Copy out the data word for word, without any of its pictures.

[Saved data entries]

=======

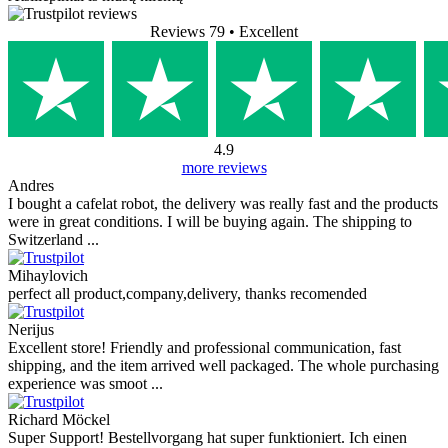
Reviews 79
• Excellent
4.9
more reviews
Andres
I bought a cafelat robot, the delivery was really fast and the products
were in great conditions. I will be buying again. The shipping to
Switzerland ...
Mihaylovich
perfect all product,company,delivery, thanks recomended
Nerijus
Excellent store! Friendly and professional communication, fast
shipping, and the item arrived well packaged. The whole purchasing
experience was smoot ...
Richard Möckel
Super Support! Bestellvorgang hat super funktioniert. Ich einen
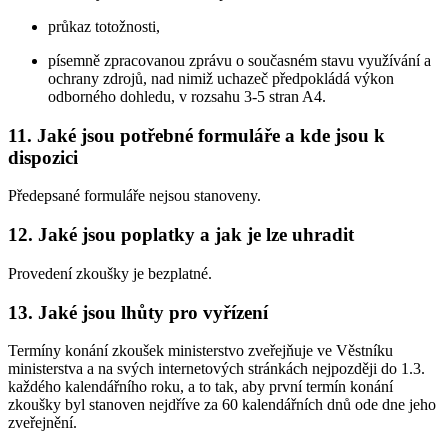
průkaz totožnosti,
písemně zpracovanou zprávu o současném stavu využívání a
ochrany zdrojů, nad nimiž uchazeč předpokládá výkon
odborného dohledu, v rozsahu 3-5 stran A4.
11. Jaké jsou potřebné formuláře a kde jsou k
dispozici
Předepsané formuláře nejsou stanoveny.
12. Jaké jsou poplatky a jak je lze uhradit
Provedení zkoušky je bezplatné.
13. Jaké jsou lhůty pro vyřízení
Termíny konání zkoušek ministerstvo zveřejňuje ve Věstníku
ministerstva a na svých internetových stránkách nejpozději do 1.3.
každého kalendářního roku, a to tak, aby první termín konání
zkoušky byl stanoven nejdříve za 60 kalendářních dnů ode dne jeho
zveřejnění.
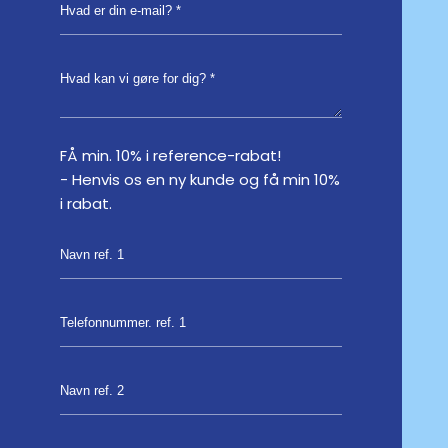
FÅ min. 10% i reference-rabat!
- Henvis os en ny kunde og få min 10%
i rabat.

=======

◆ **ANSWER BOX**:
Reviews 79
• Excellent
4.9
more reviews
Andres
I bought a cafelat robot, the delivery was really fast and the products
were in great conditions. I will be buying again. The shipping to
Switzerland ...
Mihaylovich
perfect all product,company,delivery, thanks recomended
Nerijus
Excellent store! Friendly and professional communication, fast
shipping, and the item arrived well packaged. The whole purchasing
experience was smoot ...
Richard Möckel
Super Support! Bestellvorgang hat super funktioniert. Ich einen
průkaz totožnosti,
písemně zpracovanou zprávu o současném stavu využívání a
ochrany zdrojů, nad nimiž uchazeč předpokládá výkon
odborného dohledu, v rozsahu 3-5 stran A4.
11. Jaké jsou potřebné formuláře a kde jsou k
dispozici
Předepsané formuláře nejsou stanoveny.
12. Jaké jsou poplatky a jak je lze uhradit
Provedení zkoušky je bezplatné.
13. Jaké jsou lhůty pro vyřízení
Termíny konání zkoušek ministerstvo zveřejňuje ve Věstníku
ministerstva a na svých internetových stránkách nejpozději do 1.3.
každého kalendářního roku, a to tak, aby první termín konání
zkoušky byl stanoven nejdříve za 60 kalendářních dnů ode dne jeho
zveřejnění.
FÅ min. 10% i reference-rabat!
- Henvis os en ny kunde og få min 10%
i rabat.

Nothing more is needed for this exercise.